Corrections are prioritized when they affect campaign decisions: broken commands, wrong IDs, outdated opening moves, changed DLC requirements, missing prerequisites, or advice that could make a player lose time in a first campaign. Style suggestions are welcome too, but accuracy fixes come first.
If a guide has several possible interpretations, include the context that changed the result. For example, mention the active DLC, ruleset, difficulty, country, empire type, focus path, start date, or console state. A short reproduction note is often enough to separate a real outdated guide from a mechanic that depends on setup.
Reports do not need to be long. A useful correction can be as simple as “the command on this row no longer works in version X” or “this building unlock now requires a different technology.” Clear evidence is more helpful than a polished message, and small verified fixes are easier to ship than broad complaints without a test case.
Guide Requests
Guide requests work best when they describe a specific player problem. Instead of only asking for a broad topic like economy or warfare, include the game, the country or empire type if relevant, the point in the campaign, and the decision that feels unclear. Examples include a Germany opening in Hearts of Iron IV, a first EU5 market problem, or a Stellaris build that falls behind after the early game.
Strong requests usually include one of three things: a decision that needs a recommendation, a mechanic that needs a plain-English explanation, or a reference table that would save time. A request for “best divisions for 1939 infantry defense” is easier to turn into a useful HoI4 article than a request for “more war guides” because the scope is testable and the reader outcome is clear.

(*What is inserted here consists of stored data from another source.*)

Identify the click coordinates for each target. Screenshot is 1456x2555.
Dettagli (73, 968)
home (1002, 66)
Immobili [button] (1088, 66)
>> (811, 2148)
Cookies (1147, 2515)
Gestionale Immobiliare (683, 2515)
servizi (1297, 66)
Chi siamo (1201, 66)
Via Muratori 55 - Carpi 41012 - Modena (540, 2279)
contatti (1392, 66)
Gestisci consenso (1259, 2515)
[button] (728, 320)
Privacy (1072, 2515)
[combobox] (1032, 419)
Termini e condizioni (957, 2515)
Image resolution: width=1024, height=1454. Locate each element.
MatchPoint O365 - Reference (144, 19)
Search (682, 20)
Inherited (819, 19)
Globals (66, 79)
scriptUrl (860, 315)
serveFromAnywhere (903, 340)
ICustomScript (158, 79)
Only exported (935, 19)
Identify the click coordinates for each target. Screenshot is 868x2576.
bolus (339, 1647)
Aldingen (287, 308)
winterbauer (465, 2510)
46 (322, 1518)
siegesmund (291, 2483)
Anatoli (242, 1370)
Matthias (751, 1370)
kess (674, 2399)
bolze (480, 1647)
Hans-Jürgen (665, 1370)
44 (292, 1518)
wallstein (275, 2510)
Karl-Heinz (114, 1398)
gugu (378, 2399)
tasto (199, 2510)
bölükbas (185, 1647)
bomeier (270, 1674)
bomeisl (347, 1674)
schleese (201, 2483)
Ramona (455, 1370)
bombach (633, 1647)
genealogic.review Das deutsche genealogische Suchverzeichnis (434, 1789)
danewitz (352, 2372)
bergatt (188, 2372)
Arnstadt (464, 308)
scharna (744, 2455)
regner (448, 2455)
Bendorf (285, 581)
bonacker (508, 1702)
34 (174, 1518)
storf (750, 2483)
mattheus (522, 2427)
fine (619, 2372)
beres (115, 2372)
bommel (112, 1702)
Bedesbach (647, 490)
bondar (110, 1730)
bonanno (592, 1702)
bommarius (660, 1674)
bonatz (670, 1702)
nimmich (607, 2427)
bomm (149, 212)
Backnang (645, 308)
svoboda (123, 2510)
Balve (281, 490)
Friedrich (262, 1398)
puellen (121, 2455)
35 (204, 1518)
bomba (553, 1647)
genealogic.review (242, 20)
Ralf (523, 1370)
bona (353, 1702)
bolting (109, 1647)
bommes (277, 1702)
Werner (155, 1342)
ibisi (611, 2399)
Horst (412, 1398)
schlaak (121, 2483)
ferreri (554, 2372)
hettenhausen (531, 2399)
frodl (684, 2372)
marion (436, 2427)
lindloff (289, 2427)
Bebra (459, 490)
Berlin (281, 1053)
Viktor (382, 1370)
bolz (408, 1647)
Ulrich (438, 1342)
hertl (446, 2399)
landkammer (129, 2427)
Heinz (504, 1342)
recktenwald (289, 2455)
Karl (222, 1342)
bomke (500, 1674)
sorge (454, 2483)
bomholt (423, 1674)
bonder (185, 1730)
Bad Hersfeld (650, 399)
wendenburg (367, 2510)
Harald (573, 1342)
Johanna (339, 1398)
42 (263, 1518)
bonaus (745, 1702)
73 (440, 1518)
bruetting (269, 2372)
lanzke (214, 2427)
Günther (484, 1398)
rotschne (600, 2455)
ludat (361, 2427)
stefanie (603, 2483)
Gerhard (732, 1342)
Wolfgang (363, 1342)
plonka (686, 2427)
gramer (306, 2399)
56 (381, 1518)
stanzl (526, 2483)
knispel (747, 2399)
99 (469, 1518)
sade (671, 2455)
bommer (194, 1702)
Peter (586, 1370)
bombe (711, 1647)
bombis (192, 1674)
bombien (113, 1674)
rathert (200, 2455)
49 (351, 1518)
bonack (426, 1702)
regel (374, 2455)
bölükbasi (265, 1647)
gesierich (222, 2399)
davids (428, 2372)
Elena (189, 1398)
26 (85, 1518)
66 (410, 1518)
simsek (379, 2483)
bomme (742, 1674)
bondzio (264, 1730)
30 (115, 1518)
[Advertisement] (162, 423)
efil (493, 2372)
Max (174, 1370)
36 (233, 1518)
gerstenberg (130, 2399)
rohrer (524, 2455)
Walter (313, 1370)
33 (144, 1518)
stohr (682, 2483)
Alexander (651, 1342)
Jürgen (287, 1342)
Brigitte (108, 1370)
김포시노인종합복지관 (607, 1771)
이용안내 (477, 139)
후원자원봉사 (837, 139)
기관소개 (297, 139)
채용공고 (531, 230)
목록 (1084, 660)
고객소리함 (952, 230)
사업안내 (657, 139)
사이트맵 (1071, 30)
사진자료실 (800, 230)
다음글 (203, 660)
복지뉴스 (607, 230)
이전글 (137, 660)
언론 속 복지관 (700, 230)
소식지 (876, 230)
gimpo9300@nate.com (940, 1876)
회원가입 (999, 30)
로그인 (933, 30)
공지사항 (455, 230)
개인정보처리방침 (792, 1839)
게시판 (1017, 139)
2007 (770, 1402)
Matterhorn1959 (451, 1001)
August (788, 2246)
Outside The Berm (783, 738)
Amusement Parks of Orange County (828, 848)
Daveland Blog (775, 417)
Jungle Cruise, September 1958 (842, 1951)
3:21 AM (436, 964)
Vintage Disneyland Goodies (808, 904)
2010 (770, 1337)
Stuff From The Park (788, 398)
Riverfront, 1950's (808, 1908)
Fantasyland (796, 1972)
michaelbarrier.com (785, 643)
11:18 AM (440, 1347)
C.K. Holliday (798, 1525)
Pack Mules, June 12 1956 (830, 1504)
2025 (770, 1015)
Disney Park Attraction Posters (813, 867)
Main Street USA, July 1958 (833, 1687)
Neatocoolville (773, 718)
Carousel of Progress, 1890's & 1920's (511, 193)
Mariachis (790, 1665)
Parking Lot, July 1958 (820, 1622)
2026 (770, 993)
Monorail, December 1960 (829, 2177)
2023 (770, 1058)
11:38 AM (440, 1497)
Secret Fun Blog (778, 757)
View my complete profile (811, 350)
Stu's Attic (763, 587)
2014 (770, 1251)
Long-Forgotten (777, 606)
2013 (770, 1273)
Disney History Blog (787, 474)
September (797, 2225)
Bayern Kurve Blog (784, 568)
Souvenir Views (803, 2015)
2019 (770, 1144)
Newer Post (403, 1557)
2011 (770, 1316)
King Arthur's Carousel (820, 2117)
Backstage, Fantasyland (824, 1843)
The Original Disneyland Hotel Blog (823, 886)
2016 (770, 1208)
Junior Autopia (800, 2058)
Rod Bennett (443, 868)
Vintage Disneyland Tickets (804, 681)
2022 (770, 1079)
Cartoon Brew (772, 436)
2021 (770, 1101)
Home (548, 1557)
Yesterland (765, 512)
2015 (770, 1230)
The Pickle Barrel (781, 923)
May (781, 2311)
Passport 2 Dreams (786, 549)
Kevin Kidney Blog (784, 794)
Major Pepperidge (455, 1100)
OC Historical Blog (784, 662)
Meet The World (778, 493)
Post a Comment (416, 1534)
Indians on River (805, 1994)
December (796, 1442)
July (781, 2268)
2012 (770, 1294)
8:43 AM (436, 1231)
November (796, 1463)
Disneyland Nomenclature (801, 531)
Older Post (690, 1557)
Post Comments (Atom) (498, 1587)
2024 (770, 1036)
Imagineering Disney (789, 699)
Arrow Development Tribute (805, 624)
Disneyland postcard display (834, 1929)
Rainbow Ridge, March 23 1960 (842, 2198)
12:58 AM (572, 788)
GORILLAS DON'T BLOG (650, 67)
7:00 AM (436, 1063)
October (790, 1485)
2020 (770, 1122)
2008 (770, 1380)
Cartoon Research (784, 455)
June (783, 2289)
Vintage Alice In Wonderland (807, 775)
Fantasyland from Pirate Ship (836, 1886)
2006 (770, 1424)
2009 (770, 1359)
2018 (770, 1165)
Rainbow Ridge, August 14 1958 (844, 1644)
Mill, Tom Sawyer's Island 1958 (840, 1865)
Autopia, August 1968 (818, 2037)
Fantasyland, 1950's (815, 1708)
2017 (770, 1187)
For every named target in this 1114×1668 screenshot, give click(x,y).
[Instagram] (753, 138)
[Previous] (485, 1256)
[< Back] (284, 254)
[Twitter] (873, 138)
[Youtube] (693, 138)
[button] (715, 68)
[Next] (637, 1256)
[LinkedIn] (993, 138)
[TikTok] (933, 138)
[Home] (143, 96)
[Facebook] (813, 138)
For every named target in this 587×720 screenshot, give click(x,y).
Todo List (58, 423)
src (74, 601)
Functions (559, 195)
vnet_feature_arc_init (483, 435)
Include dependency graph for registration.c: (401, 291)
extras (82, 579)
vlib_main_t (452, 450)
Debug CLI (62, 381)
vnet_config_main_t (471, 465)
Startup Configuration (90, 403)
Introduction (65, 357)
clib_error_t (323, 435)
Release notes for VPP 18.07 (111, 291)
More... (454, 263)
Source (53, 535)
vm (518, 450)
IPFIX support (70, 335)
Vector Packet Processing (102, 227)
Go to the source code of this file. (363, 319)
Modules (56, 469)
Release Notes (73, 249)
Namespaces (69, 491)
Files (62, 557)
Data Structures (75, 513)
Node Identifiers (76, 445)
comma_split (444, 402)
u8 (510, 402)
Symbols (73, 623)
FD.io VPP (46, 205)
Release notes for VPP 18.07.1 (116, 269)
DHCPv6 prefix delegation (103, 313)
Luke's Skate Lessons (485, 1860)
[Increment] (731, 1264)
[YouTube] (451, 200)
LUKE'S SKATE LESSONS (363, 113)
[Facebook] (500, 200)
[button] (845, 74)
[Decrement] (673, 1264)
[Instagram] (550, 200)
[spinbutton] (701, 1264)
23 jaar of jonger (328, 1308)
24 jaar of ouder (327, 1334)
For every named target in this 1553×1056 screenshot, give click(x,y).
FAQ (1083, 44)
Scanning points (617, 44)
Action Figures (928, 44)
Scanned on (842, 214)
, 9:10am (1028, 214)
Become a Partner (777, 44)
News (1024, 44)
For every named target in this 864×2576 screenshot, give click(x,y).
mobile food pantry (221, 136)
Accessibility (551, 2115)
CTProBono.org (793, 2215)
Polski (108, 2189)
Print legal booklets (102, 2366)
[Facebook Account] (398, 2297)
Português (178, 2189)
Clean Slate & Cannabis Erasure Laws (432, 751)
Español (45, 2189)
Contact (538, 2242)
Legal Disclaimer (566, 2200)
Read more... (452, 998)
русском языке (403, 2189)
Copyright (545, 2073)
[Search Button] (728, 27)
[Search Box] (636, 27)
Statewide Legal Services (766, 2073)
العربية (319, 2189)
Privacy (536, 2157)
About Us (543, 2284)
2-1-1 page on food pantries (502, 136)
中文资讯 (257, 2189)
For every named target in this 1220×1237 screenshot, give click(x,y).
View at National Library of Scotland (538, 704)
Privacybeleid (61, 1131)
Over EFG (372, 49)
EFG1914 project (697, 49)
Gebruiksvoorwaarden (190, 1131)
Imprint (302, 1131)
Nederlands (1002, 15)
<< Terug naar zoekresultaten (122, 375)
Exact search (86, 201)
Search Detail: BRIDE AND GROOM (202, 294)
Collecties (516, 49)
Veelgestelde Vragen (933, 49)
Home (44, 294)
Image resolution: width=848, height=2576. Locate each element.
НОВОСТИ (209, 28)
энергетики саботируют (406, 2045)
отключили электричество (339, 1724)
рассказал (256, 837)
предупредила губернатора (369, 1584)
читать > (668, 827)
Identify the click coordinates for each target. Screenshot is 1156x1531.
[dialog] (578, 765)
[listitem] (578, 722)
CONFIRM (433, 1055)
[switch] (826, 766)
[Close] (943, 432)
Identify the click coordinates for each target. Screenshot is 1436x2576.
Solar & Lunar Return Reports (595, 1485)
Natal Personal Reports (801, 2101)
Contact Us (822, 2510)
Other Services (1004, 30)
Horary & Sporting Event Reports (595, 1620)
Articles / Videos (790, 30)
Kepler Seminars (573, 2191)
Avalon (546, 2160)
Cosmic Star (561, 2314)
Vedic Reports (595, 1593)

If a request is about a new article, include what the finished guide should help a reader do. That might be surviving the first fifty years, choosing a DLC during a sale, fixing a broken console command, planning an industry build, or understanding why an economy falls behind. A clear outcome makes the guide easier to outline and verify.
Reference Corrections
If a guide links to an official wiki, developer diary, patch note, store page, or in-game term and the reference no longer matches the current mechanic, report the public page URL, the external target, and the game version where the mismatch appears.
Reference notes are handled like corrections: they should point to something a reader can verify, such as a broken link, a changed patch note, a renamed mechanic, or a table row that no longer matches the live game.
Keep Reports Safe and Useful
Send only details that can be checked from a public page or from the game itself: the article URL, game and version, the visible issue, and what should change. Do not include passwords, account credentials, API keys or tokens, payment details, private save files, server or admin details, or unrelated personal information.
The feedback bot is for public site maintenance: guide corrections, page bugs, source fixes, and topic suggestions. Reports that miss the page URL, game version, or reproduction detail may need follow-up before they can be fixed; account, payment, server-admin, and private-data support is outside this channel.